Calvin's Day

Happy birthday to my otter boy

It is the first day of spring, Calvin's Day, as this date has come to be known in my family. Getting ready for bed last night, O grinned at me and looked up through is hair and said, "I can sleep in tomorrow because it is a holiday in our family."

March 20, 2013 is the 12th birthday of my first child, Calvin Baker Thayer-Hansen. He was stillborn twelve years ago, and my life changed irrevocably. Or it changed the morning of March 19, when my midwife couldn't find a heartbeat. Or sometime in the 10 days before, when he died without me knowing it -- maybe when I was sitting in the seminar room of the English department interviewing for my first classroom assignment. Or it changed in the first weeks of pregnancy, when something went wrong with the implantation of the placenta or with the combination of my chemistry with that of the embryo or whatever mechanism it was that fucked with my vascular system and cascaded into preeclampsia, the condition that killed him and could have killed me. Or it changed when we decided to try to become pregnant, a decision that I made carefully after a lifetime of intention to be childless, or the day we fell in love, or the night we met, or, or ...
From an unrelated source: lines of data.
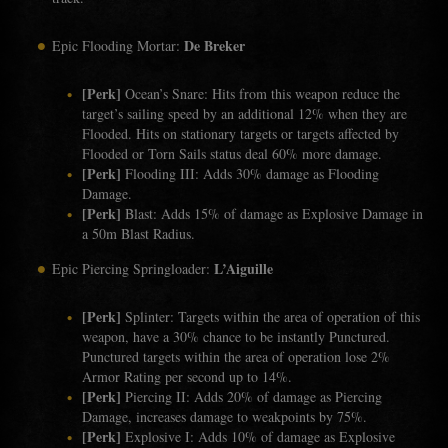
De Breker
Epic Flooding Mortar:
[Perk]
Ocean’s Snare: Hits from this weapon reduce the
target’s sailing speed by an additional 12% when they are
Flooded. Hits on stationary targets or targets affected by
Flooded or Torn Sails status deal 60% more damage.
[Perk]
Flooding III: Adds 30% damage as Flooding
Damage.
[Perk]
Blast: Adds 15% of damage as Explosive Damage in
a 50m Blast Radius.
L’Aiguille
Epic Piercing Springloader:
[Perk]
Splinter: Targets within the area of operation of this
weapon, have a 30% chance to be instantly Punctured.
Punctured targets within the area of operation lose 2%
Armor Rating per second up to 14%.
[Perk]
Piercing II: Adds 20% of damage as Piercing
Damage, increases damage to weakpoints by 75%.
[Perk]
Explosive I: Adds 10% of damage as Explosive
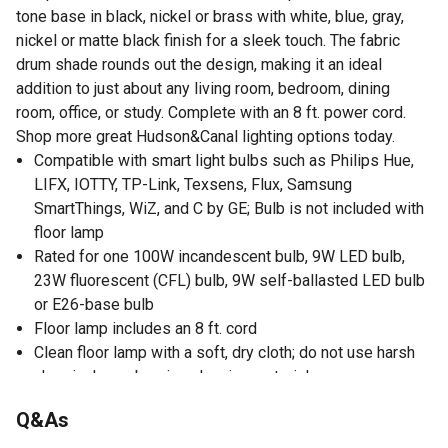
tone base in black, nickel or brass with white, blue, gray,
nickel or matte black finish for a sleek touch. The fabric
drum shade rounds out the design, making it an ideal
addition to just about any living room, bedroom, dining
room, office, or study. Complete with an 8 ft. power cord.
Shop more great Hudson&Canal lighting options today.
Compatible with smart light bulbs such as Philips Hue,
LIFX, IOTTY, TP-Link, Texsens, Flux, Samsung
SmartThings, WiZ, and C by GE; Bulb is not included with
floor lamp
Rated for one 100W incandescent bulb, 9W LED bulb,
23W fluorescent (CFL) bulb, 9W self-ballasted LED bulb
or E26-base bulb
Floor lamp includes an 8 ft. cord
Clean floor lamp with a soft, dry cloth; do not use harsh
chemicals or abrasive cleaning materials
Q&As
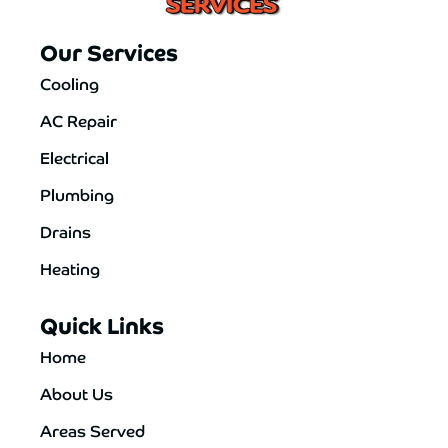
Our Services
Cooling
AC Repair
Electrical
Plumbing
Drains
Heating
Quick Links
Home
About Us
Areas Served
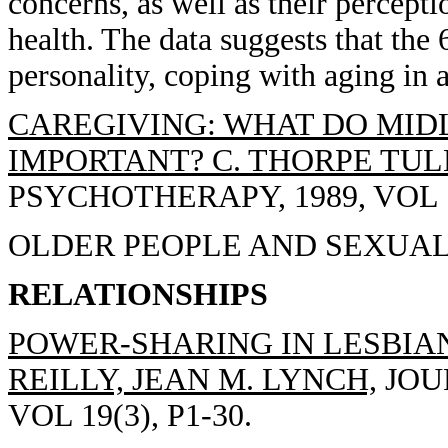
concerns, as well as their percept
health. The data suggests that the 
personality, coping with aging in 
CAREGIVING: WHAT DO MIDL
IMPORTANT? C. THORPE TUL
PSYCHOTHERAPY, 1989, VOL 1(
OLDER PEOPLE AND SEXUALI
RELATIONSHIPS
POWER-SHARING IN LESBIA
REILLY, JEAN M. LYNCH,
JOU
VOL 19(3), P1-30.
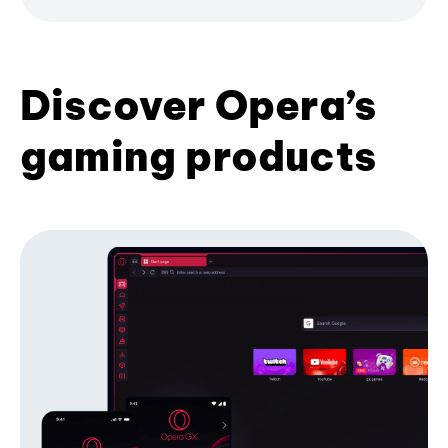
Discover Opera’s
gaming products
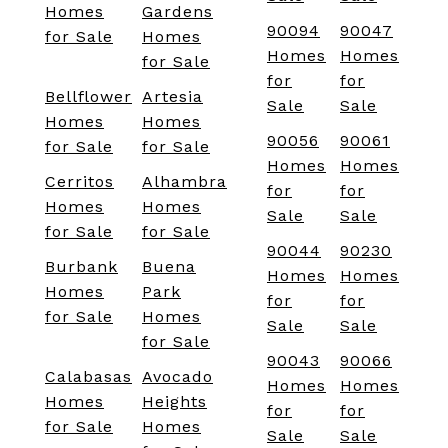
Homes
Gardens
90094
90047
for Sale
Homes
Homes
Homes
for Sale
for
for
Bellflower
Artesia
Sale
Sale
Homes
Homes
90056
90061
for Sale
for Sale
Homes
Homes
Cerritos
Alhambra
for
for
Homes
Homes
Sale
Sale
for Sale
for Sale
90044
90230
Burbank
Buena
Homes
Homes
Homes
Park
for
for
for Sale
Homes
Sale
Sale
for Sale
90043
90066
Calabasas
Avocado
Homes
Homes
Homes
Heights
for
for
for Sale
Homes
Sale
Sale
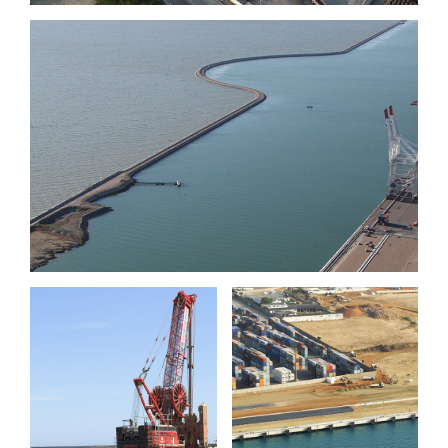
Port 2000 phase III, berths
11 & 12, Le Havre
Port of
Port of Sète
Lomé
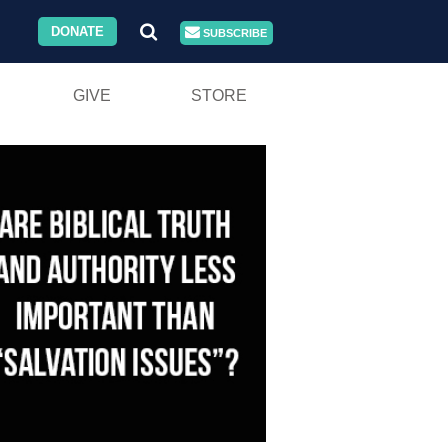
DONATE
SUBSCRIBE
GIVE
STORE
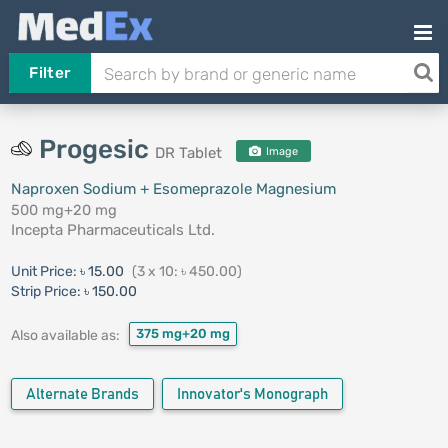
Filter
Progesic
DR Tablet
Image
Naproxen Sodium + Esomeprazole Magnesium
500 mg+20 mg
Incepta Pharmaceuticals Ltd.
Unit Price:
৳ 15.00
(3 x 10: ৳ 450.00)
Strip Price:
৳ 150.00
375 mg+20 mg
Also available as:
Alternate Brands
Innovator's Monograph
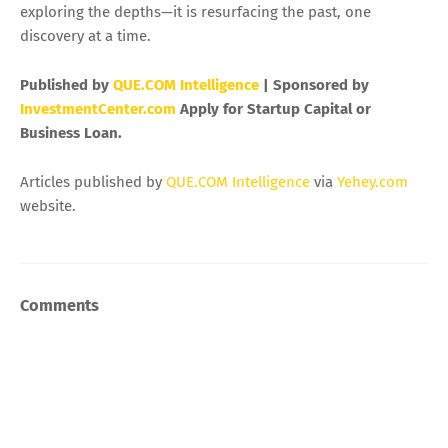
exploring the depths—it is resurfacing the past, one
discovery at a time.
Published by
QUE.COM Intelligence
| Sponsored by
InvestmentCenter.com
Apply for Startup Capital or
Business Loan.
Articles published by
QUE.COM Intelligence
via
Yehey.com
website.
Comments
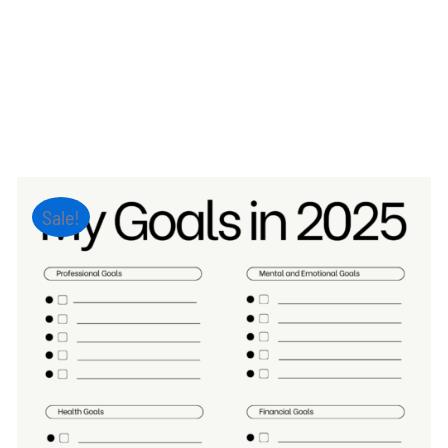
Sale!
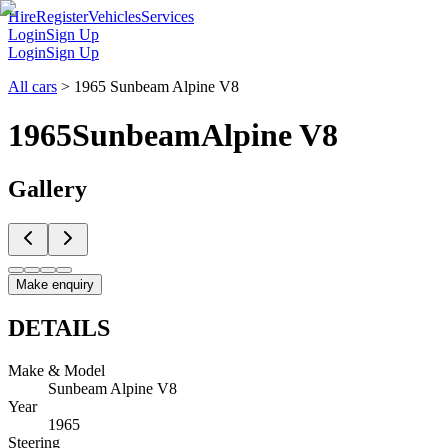
Hire
Register
Vehicles
Services
Login
Sign Up
Login
Sign Up
All cars
>
1965 Sunbeam Alpine V8
1965
Sunbeam
Alpine V8
Gallery
Make enquiry
DETAILS
Make & Model
Sunbeam Alpine V8
Year
1965
Steering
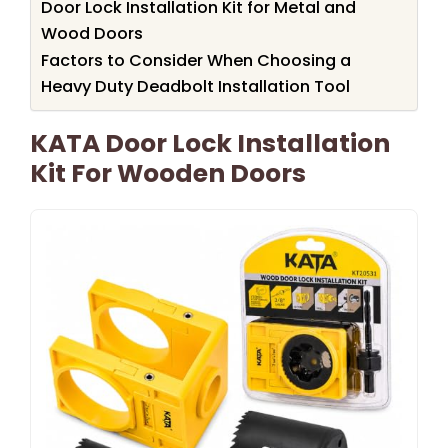
Door Lock Installation Kit for Metal and
Wood Doors
Factors to Consider When Choosing a
Heavy Duty Deadbolt Installation Tool
KATA Door Lock Installation
Kit For Wooden Doors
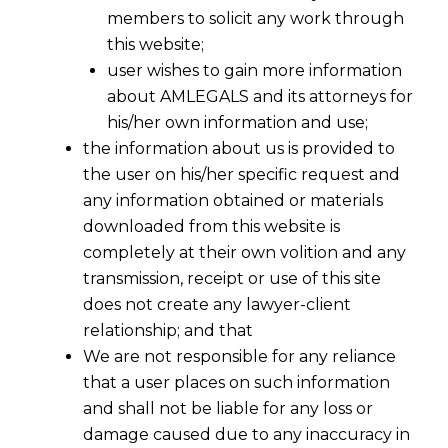
members to solicit any work through
this website;
user wishes to gain more information
about AMLEGALS and its attorneys for
his/her own information and use;
the information about us is provided to
the user on his/her specific request and
any information obtained or materials
downloaded from this website is
completely at their own volition and any
transmission, receipt or use of this site
does not create any lawyer-client
relationship; and that
We are not responsible for any reliance
that a user places on such information
and shall not be liable for any loss or
damage caused due to any inaccuracy in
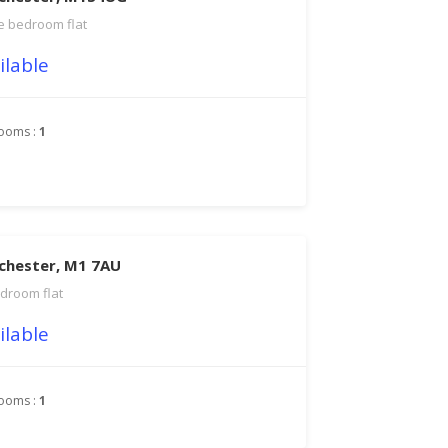
 bedroom flat
ilable
ooms :
1
chester, M1 7AU
droom flat
ilable
ooms :
1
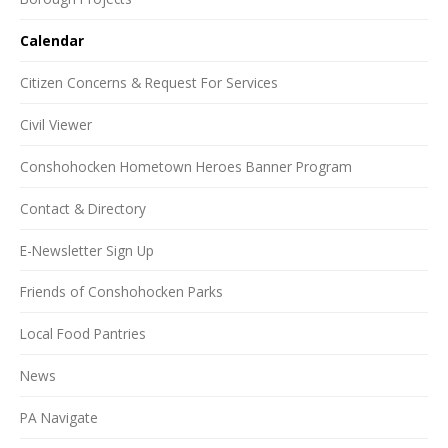
Calendar
Citizen Concerns & Request For Services
Civil Viewer
Conshohocken Hometown Heroes Banner Program
Contact & Directory
E-Newsletter Sign Up
Friends of Conshohocken Parks
Local Food Pantries
News
PA Navigate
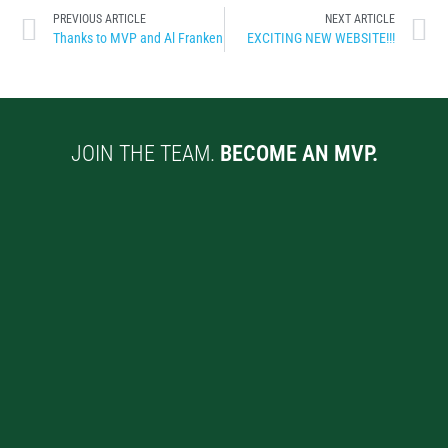
PREVIOUS ARTICLE
NEXT ARTICLE
Thanks to MVP and Al Franken
EXCITING NEW WEBSITE!!!
JOIN THE TEAM.
BECOME AN MVP.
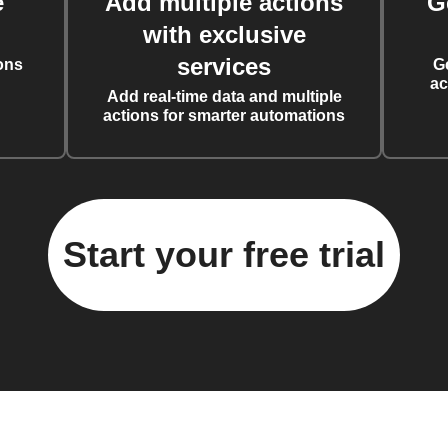
e
Add multiple actions
G
with exclusive
services
ons
G
ac
Add real-time data and multiple
actions for smarter automations
Start your free trial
What moment is the gateway to sorrow? And how does sorrow dissolve itself into the rest of a life?

I say my life changed irrevocably when I lost this son who would have been, but that change hasn't been entirely negative. It was a loss that created a hole that will never, ever be filled, but it was also the gateway into everything that came after. The whole shape of my life and this family springs from the love and the dreams that I had invested in the idea of him and then had to find a way to make good on -- in his memory and for myself. This foursome we have that I never would have planned before, my commitment to the struggle to make my writing real in the world, the openness to joy and wonder I have consciously cultivated (and from which this blog springs). He is without a doubt always present with me even in his profound absence.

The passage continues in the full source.